Summary, future directions and conclusions

In summary, with this pilot clinical trial we propose to demonstrate that cholesterol stabilisation using a fish oil-containing LIE in early sepsis is possible in what is to our knowledge the first study of its kind. Studies also suggest that lipid function, in addition to the quantitative decline in lipid levels, may play a role in adverse outcomes after sepsis. It remains unknown whether cholesterol stabilisation with an exogenous lipid emulsion can mitigate these adverse outcomes. Although this preliminary pilot study seeks to alter cholesterol levels while also evaluating organ function and inflammation, future work will be aimed at modulating organ failure, an important patient-oriented outcome in patients with sepsis and septic shock.

Ethics and dissemination

Patients were not involved in the design of this pilot study. All ethical procedures will be upheld in the conduct of this study, and results will be disseminated through presentations at national meetings and publication in peer-reviewed journals. If promising, data from this pilot study will be used as a basis for a larger, multicentre, phase II clinical trial.

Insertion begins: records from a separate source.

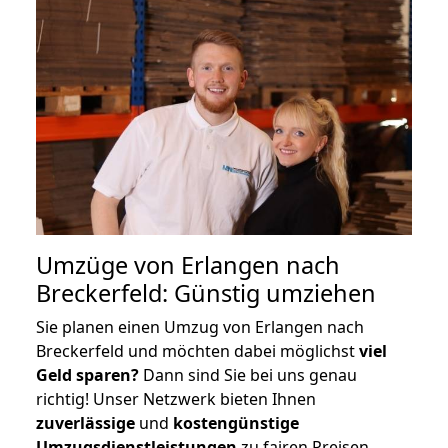
Umzüge von Erlangen nach
Breckerfeld: Günstig umziehen
Sie planen einen Umzug von Erlangen nach
Breckerfeld und möchten dabei möglichst
viel
Geld sparen?
Dann sind Sie bei uns genau
richtig! Unser Netzwerk bieten Ihnen
zuverlässige
und
kostengünstige
Umzugsdienstleistungen
zu fairen Preisen,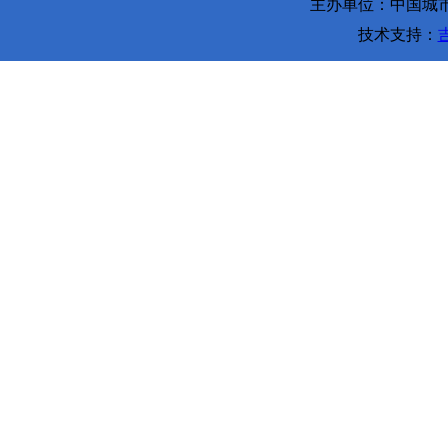
主办单位：中国城市环
技术支持：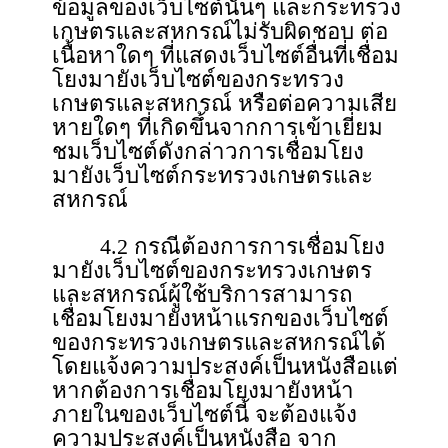
ข้อมูลของเว็บไซต์นั้นๆ และกระทรวง
เกษตรและสหกรณ์ไม่รับผิดชอบ ต่อ
เนื้อหาใดๆ ที่แสดงเว็บไซต์อื่นที่เชื่อม
โยงมายังเว็บไซต์ของกระทรวง
เกษตรและสหกรณ์ หรือต่อความเสีย
หายใดๆ ที่เกิดขึ้นจากการเข้าเยี่ยม
ชมเว็บไซต์ดังกล่าวการเชื่อมโยง
มายังเว็บไซต์กระทรวงเกษตรและ
สหกรณ์
4.2 กรณีต้องการการเชื่อมโยง
มายังเว็บไซต์ของกระทรวงเกษตร
และสหกรณ์ผู้ใช้บริการสามารถ
เชื่อมโยงมายังหน้าแรกของเว็บไซต์
ของกระทรวงเกษตรและสหกรณ์ได้
โดยแจ้งความประสงค์เป็นหนังสือแต่
หากต้องการเชื่อมโยงมายังหน้า
ภายในของเว็บไซต์นี้ จะต้องแจ้ง
ความประสงค์เป็นหนังสือ จาก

Patient and public involvement

Our previous studies have informed the design of this study, with particular regard to quality of life after sepsis. Early organ failure, one of the main clinical outcomes after sepsis, is the main clinical outcome of the study and greatly affects patients’ lives, as patients with persistent organ failure may need dialysis and frequent use of medical facilities for additional care, which may reduce quality of life. Patients were not involved in the design of the study. We plan to inform our enrolled participants by sending them a letter or an email after completion of the study with a summary of the study results and thanking them for their participation. The burden of the intervention was not assessed by patients.